▶ WORK TO COMPLETE: Count how many lines of the data below contain the string "notification"; the reply should be that number alone.

▶ RECORD SET:
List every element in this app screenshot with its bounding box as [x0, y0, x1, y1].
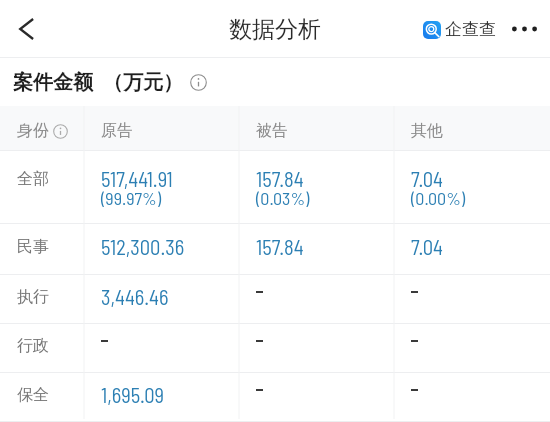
- staticText: 案件金额: [13, 70, 93, 95]
- staticText: 7.04: [411, 166, 443, 191]
- button[interactable]: 保全: [0, 373, 550, 421]
- staticText: 157.84: [256, 234, 304, 259]
- staticText: 157.84: [256, 166, 304, 191]
- staticText: 3,446.46: [101, 284, 169, 309]
- staticText: 7.04: [411, 234, 443, 259]
- staticText: 517,441.91: [101, 166, 173, 191]
- staticText: 行政: [17, 336, 49, 356]
- staticText: 企查查: [445, 19, 496, 40]
- button[interactable]: More options: [504, 10, 544, 48]
- staticText: 民事: [17, 237, 49, 257]
- staticText: (0.03%): [256, 187, 310, 209]
- button[interactable]: 民事: [0, 224, 550, 274]
- staticText: 1,695.09: [101, 382, 164, 407]
- staticText: (99.97%): [101, 187, 161, 209]
- button[interactable]: 执行: [0, 275, 550, 323]
- staticText: 被告: [256, 121, 288, 141]
- button[interactable]: Info: [190, 74, 207, 91]
- staticText: （万元）: [103, 70, 183, 95]
- staticText: 512,300.36: [101, 234, 185, 259]
- staticText: 身份: [17, 121, 49, 141]
- button[interactable]: 全部: [0, 151, 550, 223]
- staticText: (0.00%): [411, 187, 466, 209]
- staticText: 执行: [17, 287, 49, 307]
- staticText: 全部: [17, 169, 49, 189]
- button[interactable]: Back: [7, 10, 45, 48]
- staticText: 保全: [17, 385, 49, 405]
- button[interactable]: 企查查: [423, 13, 496, 46]
- button[interactable]: 行政: [0, 324, 550, 372]
- staticText: 数据分析: [229, 15, 321, 44]
- staticText: 其他: [411, 121, 443, 141]
- staticText: 原告: [101, 121, 133, 141]
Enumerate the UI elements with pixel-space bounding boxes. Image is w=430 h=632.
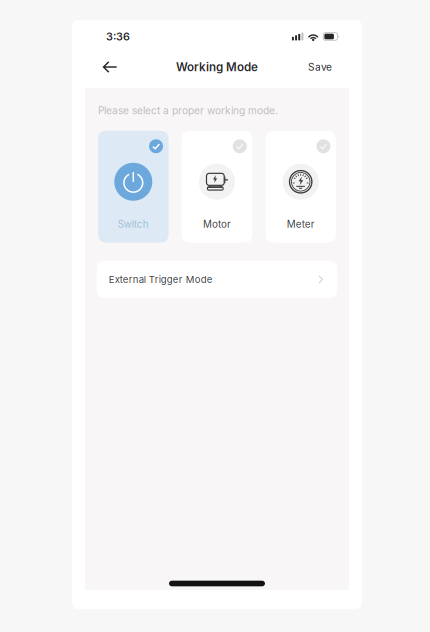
staticText: Motor xyxy=(203,218,231,230)
staticText: External Trigger Mode xyxy=(109,274,213,285)
staticText: Switch xyxy=(118,218,149,230)
staticText: 3:36 xyxy=(106,30,130,43)
button[interactable]: Meter xyxy=(265,131,336,243)
button[interactable]: Back xyxy=(97,54,123,80)
staticText: Please select a proper working mode. xyxy=(98,104,278,117)
staticText: Meter xyxy=(287,218,315,230)
button[interactable]: Save xyxy=(308,54,332,80)
button[interactable]: Switch xyxy=(98,131,168,243)
button[interactable]: External Trigger Mode xyxy=(97,261,337,298)
staticText: Save xyxy=(308,61,332,73)
staticText: Working Mode xyxy=(176,60,258,74)
button[interactable]: Motor xyxy=(182,131,252,243)
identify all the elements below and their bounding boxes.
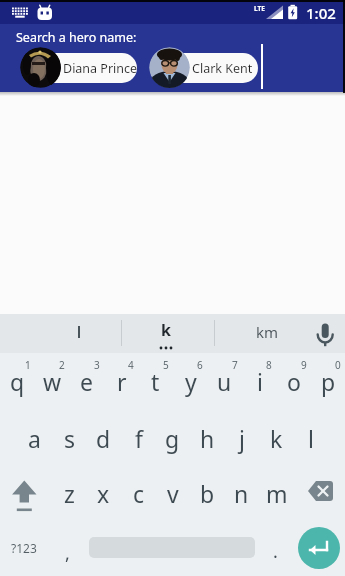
staticText: e [80,366,93,397]
staticText: 1:02 [306,3,336,21]
button[interactable]: h [190,416,225,460]
staticText: q [10,366,25,397]
button[interactable]: Diana Prince [20,47,137,88]
button[interactable]: o [276,360,311,402]
staticText: u [217,366,232,397]
staticText: Search a hero name: [16,29,137,46]
staticText: Clark Kent [192,60,253,77]
button[interactable]: r [104,360,139,402]
staticText: 3 [94,358,100,372]
staticText: n [234,478,249,509]
staticText: h [200,423,215,454]
staticText: r [117,366,127,397]
button[interactable]: b [190,471,225,515]
staticText: km [256,322,279,342]
staticText: k [270,423,283,454]
button[interactable] [0,470,51,514]
staticText: f [135,423,143,454]
button[interactable]: j [224,416,259,460]
staticText: g [165,423,180,454]
button[interactable]: , [50,532,84,574]
staticText: 7 [232,358,238,372]
button[interactable]: y [173,360,208,402]
staticText: 0 [335,358,341,372]
staticText: c [133,478,145,509]
button[interactable]: w [35,360,70,402]
button[interactable] [293,470,345,514]
button[interactable]: d [86,416,121,460]
button[interactable]: g [155,416,190,460]
button[interactable]: f [121,416,156,460]
button[interactable]: km [244,316,290,348]
button[interactable]: . [258,530,292,572]
button[interactable] [308,318,340,350]
staticText: ?123 [11,540,37,556]
button[interactable]: k [259,416,294,460]
staticText: v [167,478,179,509]
staticText: , [65,541,70,566]
button[interactable]: c [121,471,156,515]
button[interactable]: m [259,471,294,515]
staticText: i [257,366,263,397]
staticText: t [151,366,160,397]
button[interactable]: l [293,416,328,460]
staticText: Diana Prince [63,60,137,77]
staticText: . [273,539,278,564]
staticText: l [308,423,314,454]
button[interactable]: p [311,360,345,402]
button[interactable]: n [224,471,259,515]
staticText: d [96,423,111,454]
staticText: 4 [128,358,134,372]
staticText: x [97,478,110,509]
staticText: z [64,478,75,509]
button[interactable]: k [146,314,186,346]
button[interactable]: e [69,360,104,402]
staticText: a [28,423,41,454]
button[interactable]: z [52,471,87,515]
button[interactable] [56,316,102,348]
staticText: 1 [25,358,31,372]
button[interactable]: v [155,471,190,515]
staticText: 2 [59,358,65,372]
staticText: s [64,423,76,454]
button[interactable]: q [0,360,35,402]
staticText: LTE [254,4,265,13]
button[interactable]: s [52,416,87,460]
staticText: k [161,319,171,341]
button[interactable]: x [86,471,121,515]
staticText: 5 [163,358,169,372]
staticText: 8 [266,358,272,372]
staticText: 6 [197,358,203,372]
staticText: m [266,478,288,509]
staticText: j [239,423,245,454]
button[interactable]: a [17,416,52,460]
button[interactable]: u [207,360,242,402]
staticText: o [287,366,301,397]
button[interactable]: t [138,360,173,402]
staticText: w [43,366,62,397]
button[interactable]: ?123 [2,527,46,569]
button[interactable] [298,527,340,569]
button[interactable]: i [242,360,277,402]
staticText: y [185,366,197,397]
staticText: b [200,478,215,509]
staticText: 9 [301,358,307,372]
staticText: p [321,366,336,397]
button[interactable]: Clark Kent [149,47,258,88]
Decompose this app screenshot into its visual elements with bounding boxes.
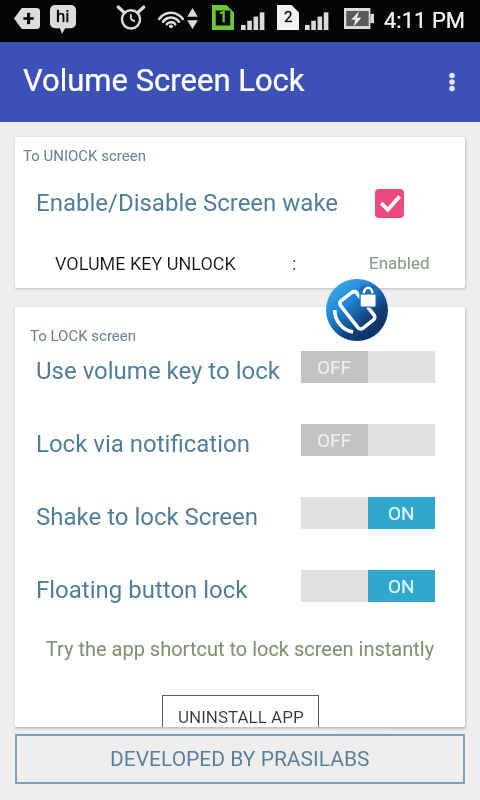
staticText: 2 (284, 8, 293, 26)
staticText: DEVELOPED BY PRASILABS (110, 747, 370, 772)
staticText: Lock via notification (36, 430, 250, 458)
staticText: Floating button lock (36, 576, 248, 604)
button[interactable]: Lock via notification (15, 417, 465, 471)
button[interactable]: Use volume key to lock (15, 344, 465, 398)
button[interactable]: Enable/Disable Screen wake (15, 177, 465, 229)
button[interactable]: Floating lock button (326, 279, 388, 341)
staticText: Try the app shortcut to lock screen inst… (15, 637, 465, 660)
staticText: UNINSTALL APP (178, 707, 304, 727)
button[interactable]: VOLUME KEY UNLOCK (15, 243, 465, 283)
button[interactable]: Floating button lock (15, 563, 465, 617)
staticText: VOLUME KEY UNLOCK (55, 253, 236, 274)
staticText: 4:11 PM (384, 8, 465, 34)
button[interactable]: Shake to lock Screen (15, 490, 465, 544)
staticText: Volume Screen Lock (23, 62, 305, 98)
staticText: OFF (317, 356, 352, 378)
staticText: OFF (317, 429, 352, 451)
staticText: : (292, 253, 297, 274)
button[interactable]: More options (424, 42, 480, 122)
staticText: Enable/Disable Screen wake (36, 189, 339, 217)
staticText: Shake to lock Screen (36, 503, 259, 531)
staticText: Enabled (369, 253, 430, 273)
button[interactable]: UNINSTALL APP (162, 695, 319, 727)
staticText: To UNIOCK screen (23, 147, 146, 165)
staticText: To LOCK screen (30, 327, 137, 345)
staticText: 1 (219, 8, 228, 26)
button[interactable]: DEVELOPED BY PRASILABS (15, 734, 465, 784)
staticText: hi (56, 6, 70, 26)
staticText: ON (388, 575, 415, 597)
staticText: Use volume key to lock (36, 357, 280, 385)
staticText: ON (388, 502, 415, 524)
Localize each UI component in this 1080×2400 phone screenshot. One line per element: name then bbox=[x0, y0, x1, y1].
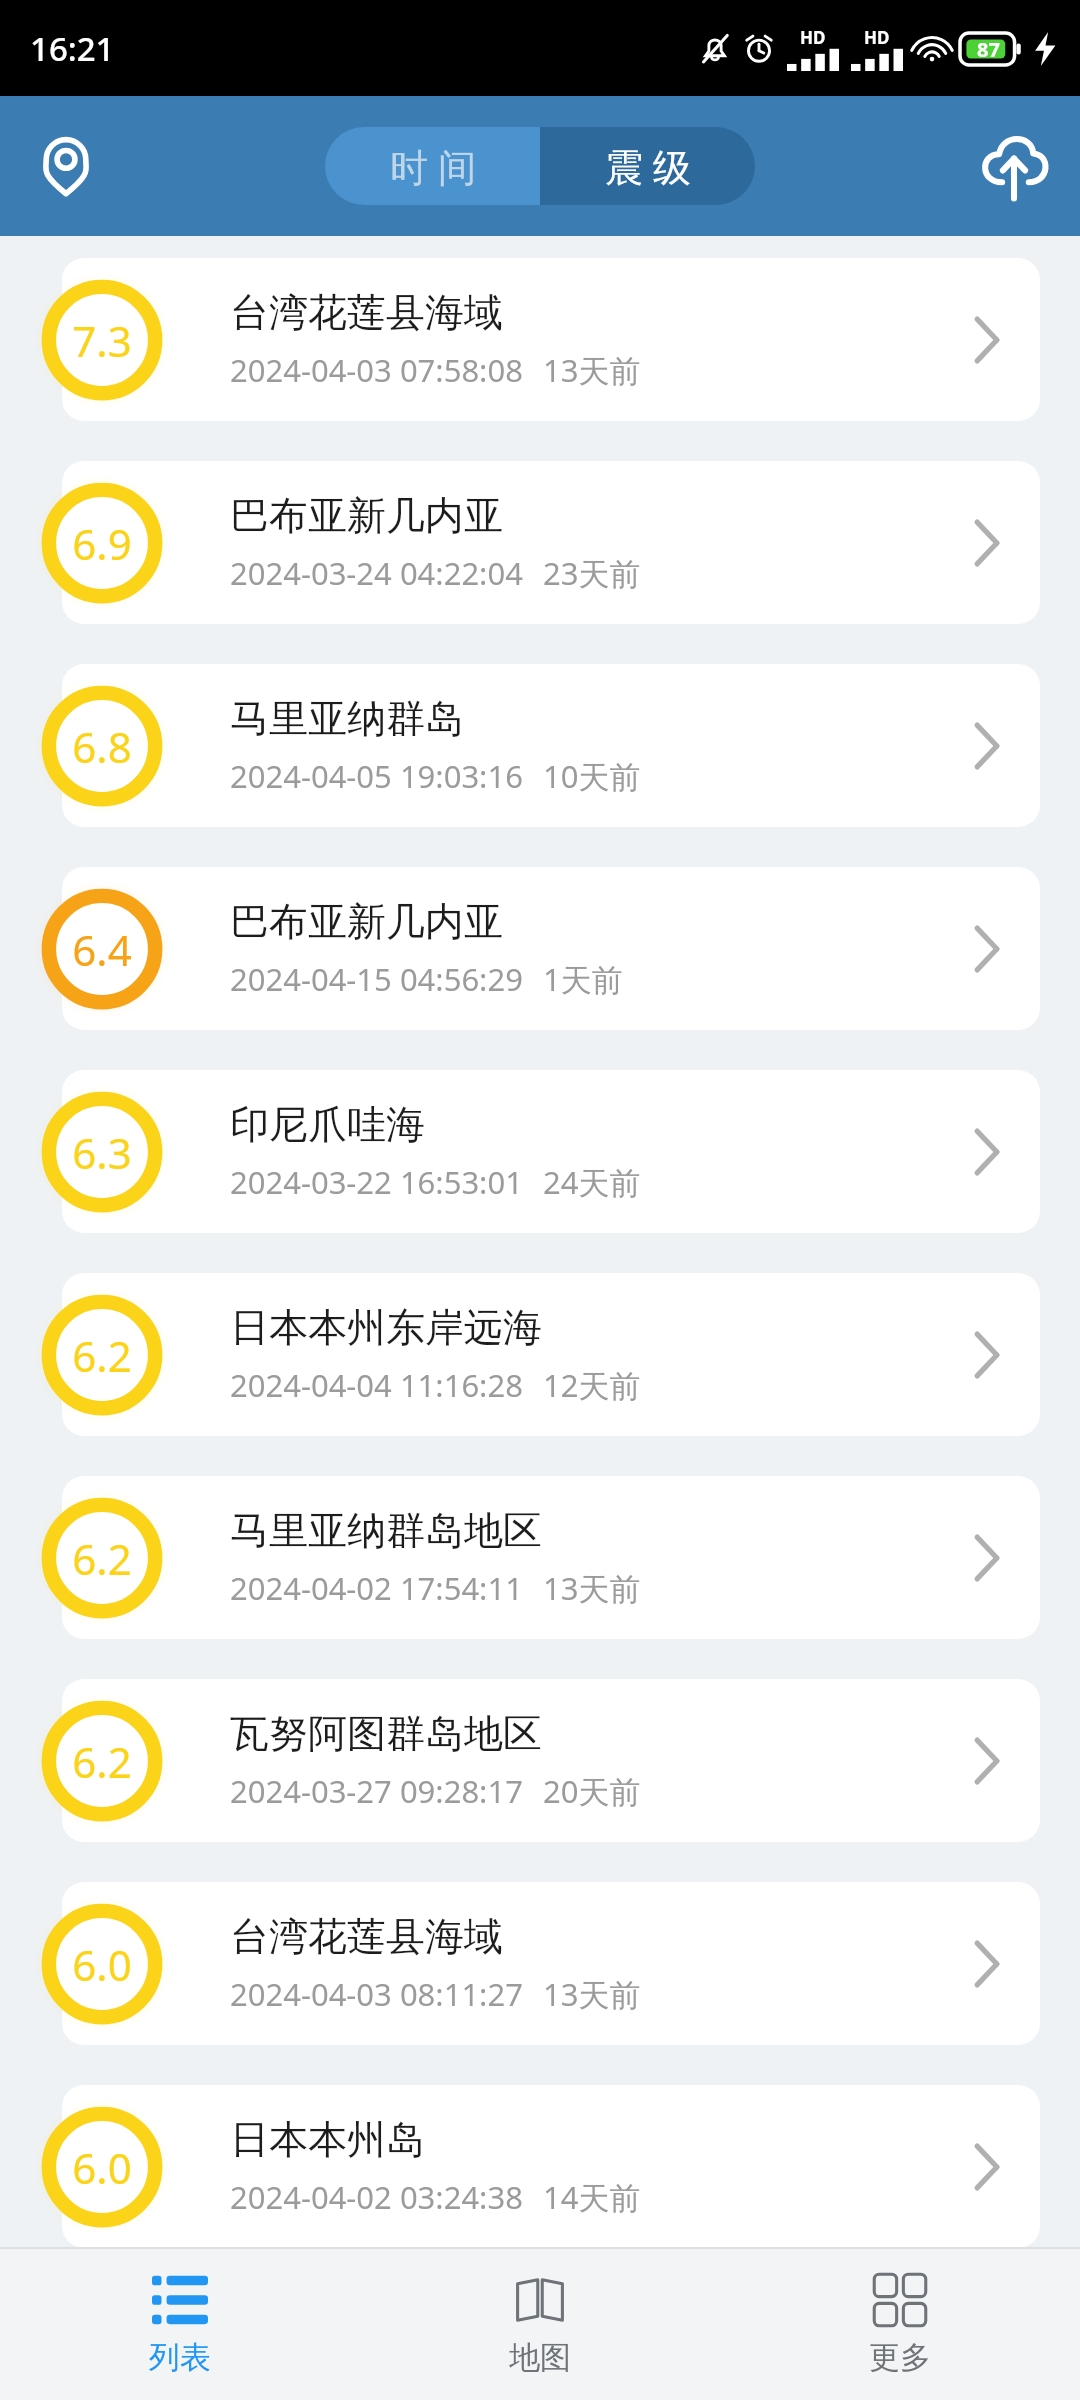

▶ RESULT FOR THIS EXERCISE: 2